He is awesome, every day is the best day in the world for him. He's great to
have around during the day and taking him for a walk and playing with him are
the highlights of our day. He makes us laugh, he gives us something else to
focus on apart from work and best of all he is free entertainment (if you
exclude pet insurance, food and toys).

When you buy a puppy you are buying the potential of what that dog could be,
it is down to you to train and instil the correct behaviours in him. I think
dog training (done correctly, clicker training with treats and positive
renforcement) aligns very well with a technical/science mindset as I have
found it really fun trying to debug why my dog does X when he should do Y and
how to modify that in some way.

If you can, adopt a dog though. It's rubbish that old dogs can't learn new
tricks and so many dogs need new homes and more often than not, even with the
most disobedient dog you can still skip the house training bit as that tends
to be sorted unless they have had a horrific start in life.

------
adrianhoward
Just a generic #meto on this. We've got a couple of dogs (in fact - three ATM
since we're caring for my partner's parents dog too currently).

Nothing unsticks the brain better than a three or four mile walk. And pooches
force you to have 'em.
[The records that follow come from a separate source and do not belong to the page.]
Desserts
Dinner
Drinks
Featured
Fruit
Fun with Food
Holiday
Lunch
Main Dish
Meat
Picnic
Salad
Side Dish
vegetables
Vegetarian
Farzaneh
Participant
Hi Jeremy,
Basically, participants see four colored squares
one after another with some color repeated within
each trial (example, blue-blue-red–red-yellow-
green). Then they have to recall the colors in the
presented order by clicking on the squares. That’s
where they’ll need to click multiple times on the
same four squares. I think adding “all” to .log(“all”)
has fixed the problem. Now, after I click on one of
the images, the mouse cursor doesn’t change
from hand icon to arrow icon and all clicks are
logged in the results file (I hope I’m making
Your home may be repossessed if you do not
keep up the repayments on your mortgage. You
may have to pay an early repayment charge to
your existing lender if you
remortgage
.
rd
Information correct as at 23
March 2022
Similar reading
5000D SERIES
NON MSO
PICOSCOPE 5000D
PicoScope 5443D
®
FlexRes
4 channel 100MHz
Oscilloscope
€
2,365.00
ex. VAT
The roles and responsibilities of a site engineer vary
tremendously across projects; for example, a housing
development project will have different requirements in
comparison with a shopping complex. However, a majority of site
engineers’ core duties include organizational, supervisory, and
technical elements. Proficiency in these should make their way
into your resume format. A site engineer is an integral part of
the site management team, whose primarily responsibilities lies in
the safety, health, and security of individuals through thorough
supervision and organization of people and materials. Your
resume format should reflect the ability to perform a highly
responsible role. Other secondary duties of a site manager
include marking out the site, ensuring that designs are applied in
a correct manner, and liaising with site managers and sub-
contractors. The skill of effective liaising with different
So you don't even have to figure out that your brain is
stuck.

I've lost count of the number of occasions that I've been going "yeah, yeah
okay - I'll take you out" frustrated that it's taking me away from work - only
to realise 10m later while outside that what I was doing was dumb and there
was a vastly better approach.

------
jmspring
I work at home a fair amount and don't have a dog, but I do have a needy cat.
He's indoor/outdoor (I have an office in my detached garage) and has the inate
ability to realize I need to step away and take a break.
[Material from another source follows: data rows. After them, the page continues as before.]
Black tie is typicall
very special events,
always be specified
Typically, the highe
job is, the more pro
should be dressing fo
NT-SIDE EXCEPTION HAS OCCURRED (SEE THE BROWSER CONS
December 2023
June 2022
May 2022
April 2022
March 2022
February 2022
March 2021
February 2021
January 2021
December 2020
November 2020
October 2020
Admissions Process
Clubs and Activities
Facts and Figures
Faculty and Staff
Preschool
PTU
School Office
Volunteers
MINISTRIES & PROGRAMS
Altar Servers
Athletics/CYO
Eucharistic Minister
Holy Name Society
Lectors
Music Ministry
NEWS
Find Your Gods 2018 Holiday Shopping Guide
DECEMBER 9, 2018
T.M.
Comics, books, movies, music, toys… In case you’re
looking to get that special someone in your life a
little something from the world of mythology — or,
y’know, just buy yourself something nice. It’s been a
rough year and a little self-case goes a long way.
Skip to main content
When a hard problem comes up or I am super annoyed about a problem, he's there
to encourage me to play with him. Timely breaks that reset your sense of well
being can help a lot.

The one thing about dogs vs cats in the work place, many people seem more
allergic to cats than dogs (and cats generally don't travel as well).

------
ChuckMcM
My experience has been similar, having a dog gets me up on a saturday when I
might have blown it off and slept in, and forces me to take periodic breaks
which keeps the blood flowing.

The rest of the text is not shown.